We examined FOXL2 mRNA expression in both adult and juvenile granulosa cell tumors. Our findings differ from those reported recently by Jamieson et al,16 who found that levels were similar in all cases and controls studied, irrespective of their adult or juvenile nature. In our series, both tumor types expressed higher levels of FOXL2 mRNA than normal ovaries, especially granulosa cell tumors. We also found for the first time that FOXL2 mRNA expression has a prognostic impact, not only in adult type tumors, but also in juvenile neoplasms. In our study, patients with adult granulosa cell tumors and a high mRNA FOXL2 expression had a worse disease-free survival than those with lower expression. In contrast, patients with juvenile granulosa cell tumors and higher FOXL2 mRNA expression had a worse disease-free survival and overall survival.

We then analyzed the immunohistochemical expression of FOXL2 in the same series of tumors, in order to evaluate its potential use as a diagnostic or prognostic surrogate marker. We observed that in both adult and juvenile granulosa cell tumors, there was a linear correlation between mRNA and immunohistochemical FOXL2 expression.

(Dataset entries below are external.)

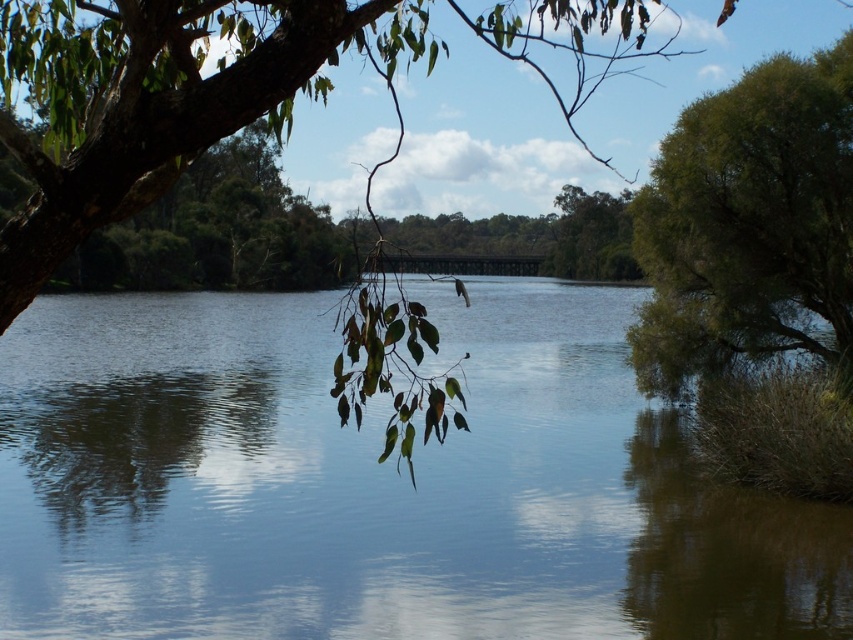 You are standing at the riverside and see two points in the image. The first point is at coordinate point (33, 56) and the second is at point (807, 116). Which point is closer to your viewpoint?

Point (33, 56) is closer to the camera than point (807, 116), so the first point is closer to your viewpoint.

You are a photographer standing at the riverside and want to capture a shot of both the clear water at center and the green leafy bush at right. Which object will appear closer to the camera in the photo?

The clear water at center appears closer to the camera because it is positioned in front of the green leafy bush at right.

You are an artist sketching this riverside scene. You want to emphasize the contrast between the green leafy branch at upper left and the green leafy bush at right. Which one should you draw larger to maintain accuracy?

The green leafy branch at upper left should be drawn larger because it has a larger size compared to the green leafy bush at right. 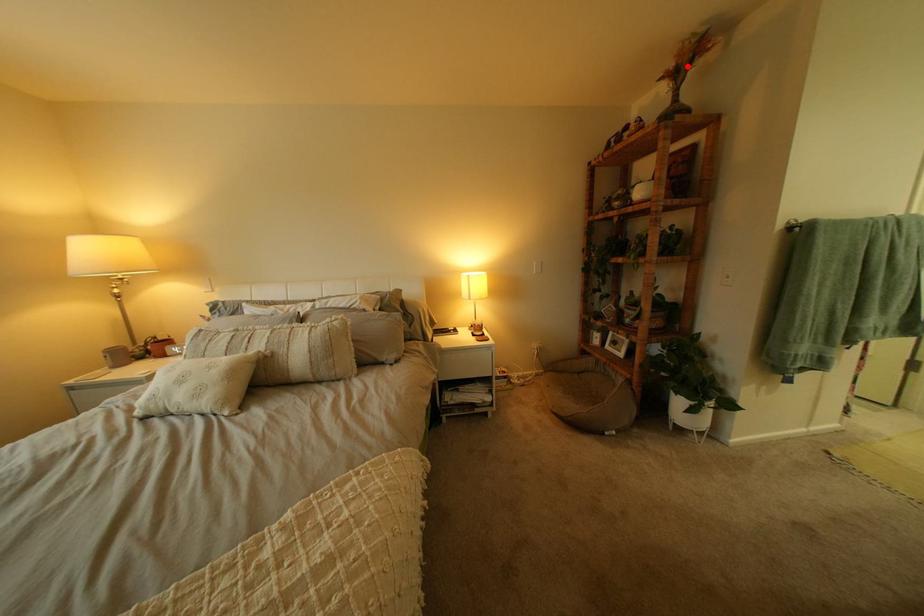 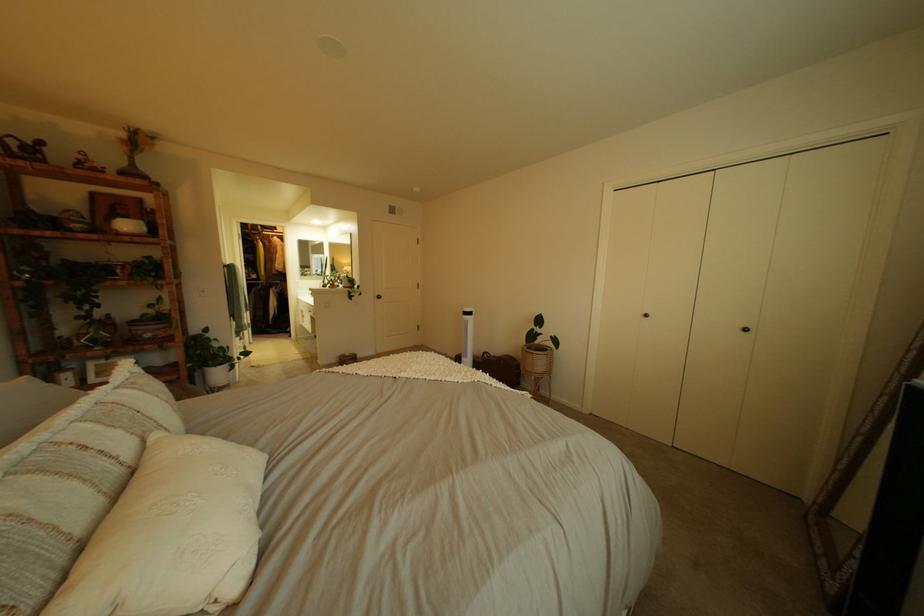 Find the pixel in the second image that matches the highlighted location in the first image.

(139, 137)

Nevertheless, the prognostic significance of the protein expression was only maintained in juvenile tumors.

In summary, we have demonstrated that FOXL2 mutation has not only a diagnostic value in adult granulosa cell tumors but also carries prognostic significance. We also believe that even if FOXL2 mutation may only have a pathogenetic role in adult granulosa cell tumors, FOXL2 expression also influences the biologic behavior of both juvenile and adult granulosa cell tumors and thus may be clinically relevant.